**What is needed:**
Within the data below, count the lines that include "Shores" and give only the count.

[Dataset entries]
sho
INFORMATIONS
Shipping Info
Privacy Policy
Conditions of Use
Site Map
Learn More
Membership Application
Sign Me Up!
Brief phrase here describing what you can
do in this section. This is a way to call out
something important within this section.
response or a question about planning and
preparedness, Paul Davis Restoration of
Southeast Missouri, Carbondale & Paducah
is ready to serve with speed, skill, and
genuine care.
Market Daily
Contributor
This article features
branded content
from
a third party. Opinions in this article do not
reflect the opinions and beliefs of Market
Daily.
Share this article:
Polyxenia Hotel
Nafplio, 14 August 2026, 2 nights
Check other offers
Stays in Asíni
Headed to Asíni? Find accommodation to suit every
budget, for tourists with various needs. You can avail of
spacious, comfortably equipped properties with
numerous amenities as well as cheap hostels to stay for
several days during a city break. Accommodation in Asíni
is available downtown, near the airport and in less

---

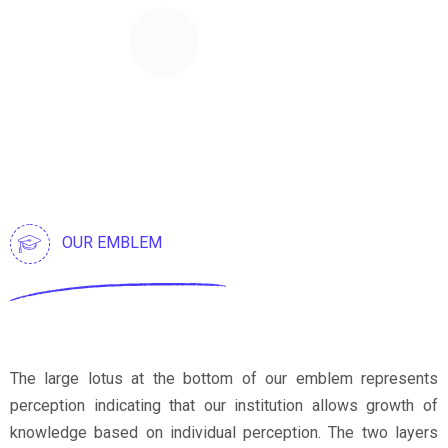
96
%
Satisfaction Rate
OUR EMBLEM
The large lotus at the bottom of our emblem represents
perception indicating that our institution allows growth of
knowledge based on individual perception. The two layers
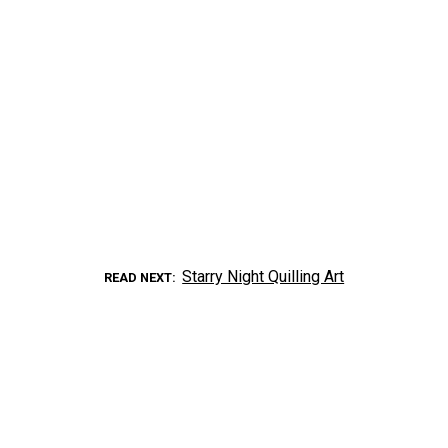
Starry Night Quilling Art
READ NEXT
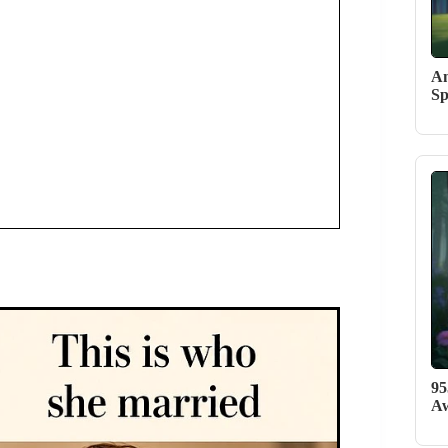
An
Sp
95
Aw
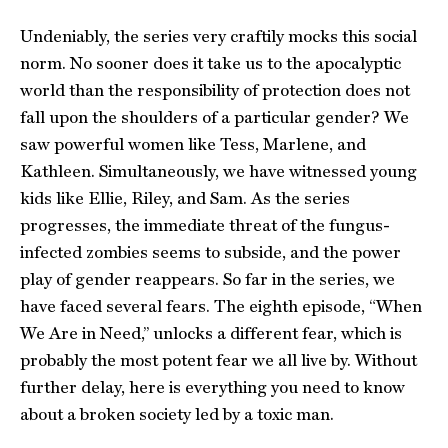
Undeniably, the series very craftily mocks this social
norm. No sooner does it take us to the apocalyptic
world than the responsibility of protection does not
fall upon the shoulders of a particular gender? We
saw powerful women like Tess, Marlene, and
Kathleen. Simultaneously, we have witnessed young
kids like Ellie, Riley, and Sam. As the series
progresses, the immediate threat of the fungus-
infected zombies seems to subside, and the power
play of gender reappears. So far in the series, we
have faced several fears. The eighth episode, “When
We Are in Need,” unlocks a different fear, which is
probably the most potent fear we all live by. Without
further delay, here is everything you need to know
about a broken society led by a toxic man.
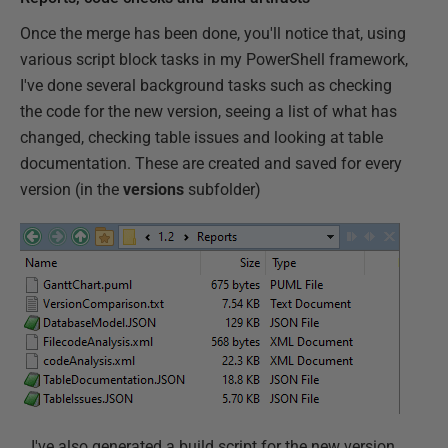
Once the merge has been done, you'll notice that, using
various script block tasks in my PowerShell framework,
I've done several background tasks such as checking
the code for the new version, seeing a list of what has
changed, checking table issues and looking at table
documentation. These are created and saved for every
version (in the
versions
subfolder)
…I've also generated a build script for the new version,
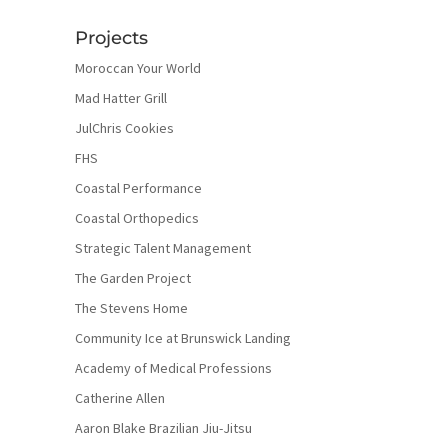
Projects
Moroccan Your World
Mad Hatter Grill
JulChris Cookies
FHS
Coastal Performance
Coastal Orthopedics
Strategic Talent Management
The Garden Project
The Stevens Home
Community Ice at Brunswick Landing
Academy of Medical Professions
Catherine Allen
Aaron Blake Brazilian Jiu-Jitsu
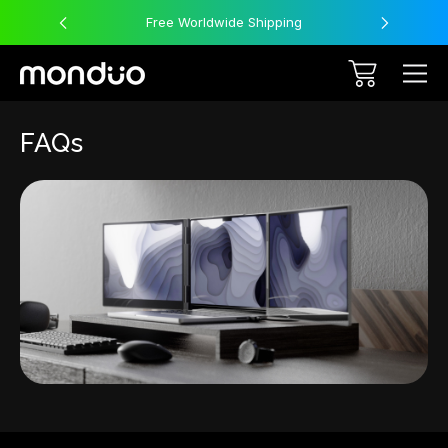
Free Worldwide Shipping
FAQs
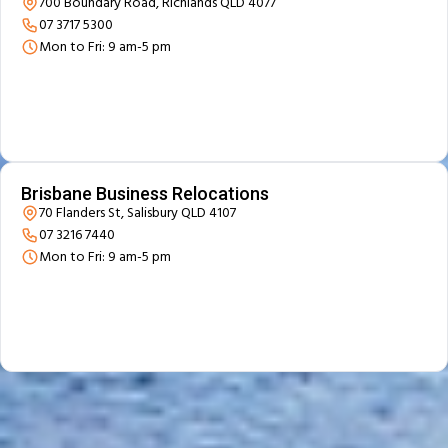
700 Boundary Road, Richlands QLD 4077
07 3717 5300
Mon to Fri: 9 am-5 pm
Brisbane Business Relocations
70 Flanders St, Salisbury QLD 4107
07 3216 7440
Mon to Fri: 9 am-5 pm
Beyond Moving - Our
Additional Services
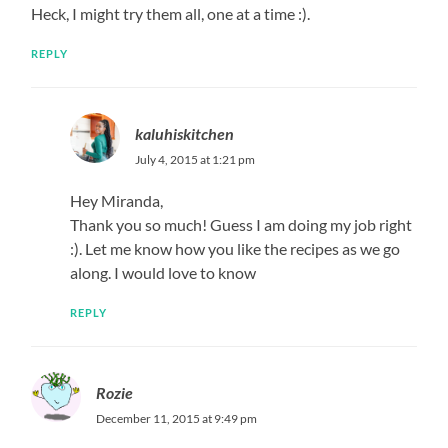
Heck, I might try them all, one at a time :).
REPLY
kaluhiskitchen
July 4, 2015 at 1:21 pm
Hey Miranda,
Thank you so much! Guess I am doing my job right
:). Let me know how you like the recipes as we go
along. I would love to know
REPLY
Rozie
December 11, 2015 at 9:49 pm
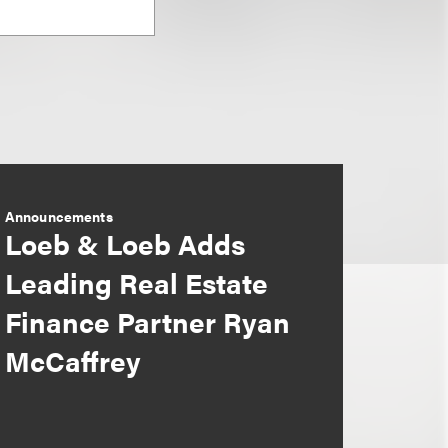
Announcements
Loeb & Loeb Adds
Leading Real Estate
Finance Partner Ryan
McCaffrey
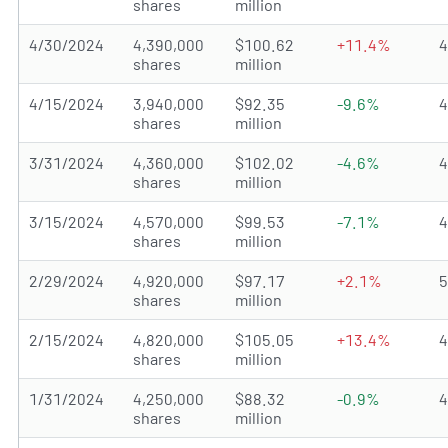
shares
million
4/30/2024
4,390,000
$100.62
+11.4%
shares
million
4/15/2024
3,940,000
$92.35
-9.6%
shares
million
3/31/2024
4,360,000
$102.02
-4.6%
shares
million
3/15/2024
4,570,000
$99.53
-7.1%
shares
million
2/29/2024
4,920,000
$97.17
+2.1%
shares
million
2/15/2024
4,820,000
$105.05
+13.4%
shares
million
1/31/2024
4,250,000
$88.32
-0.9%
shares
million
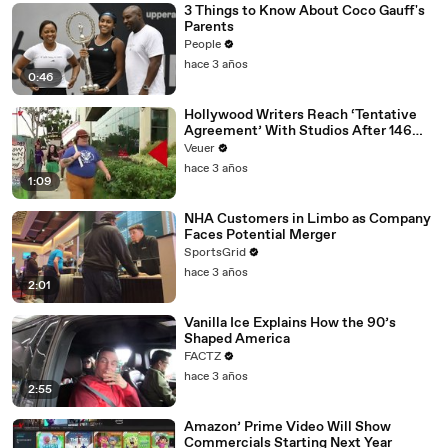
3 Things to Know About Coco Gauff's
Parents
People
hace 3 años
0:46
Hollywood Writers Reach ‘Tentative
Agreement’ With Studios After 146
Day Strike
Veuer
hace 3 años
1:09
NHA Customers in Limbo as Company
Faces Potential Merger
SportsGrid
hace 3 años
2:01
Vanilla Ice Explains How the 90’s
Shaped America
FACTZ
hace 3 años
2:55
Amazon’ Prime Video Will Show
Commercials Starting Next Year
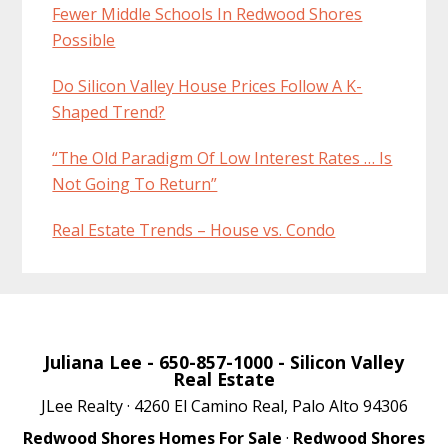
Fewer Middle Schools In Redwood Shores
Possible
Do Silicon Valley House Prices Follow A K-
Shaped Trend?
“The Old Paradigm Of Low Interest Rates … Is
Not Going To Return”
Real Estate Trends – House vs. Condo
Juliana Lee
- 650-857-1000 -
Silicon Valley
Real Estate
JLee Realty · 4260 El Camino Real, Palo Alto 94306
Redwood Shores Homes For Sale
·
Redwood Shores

**Task answer:**
3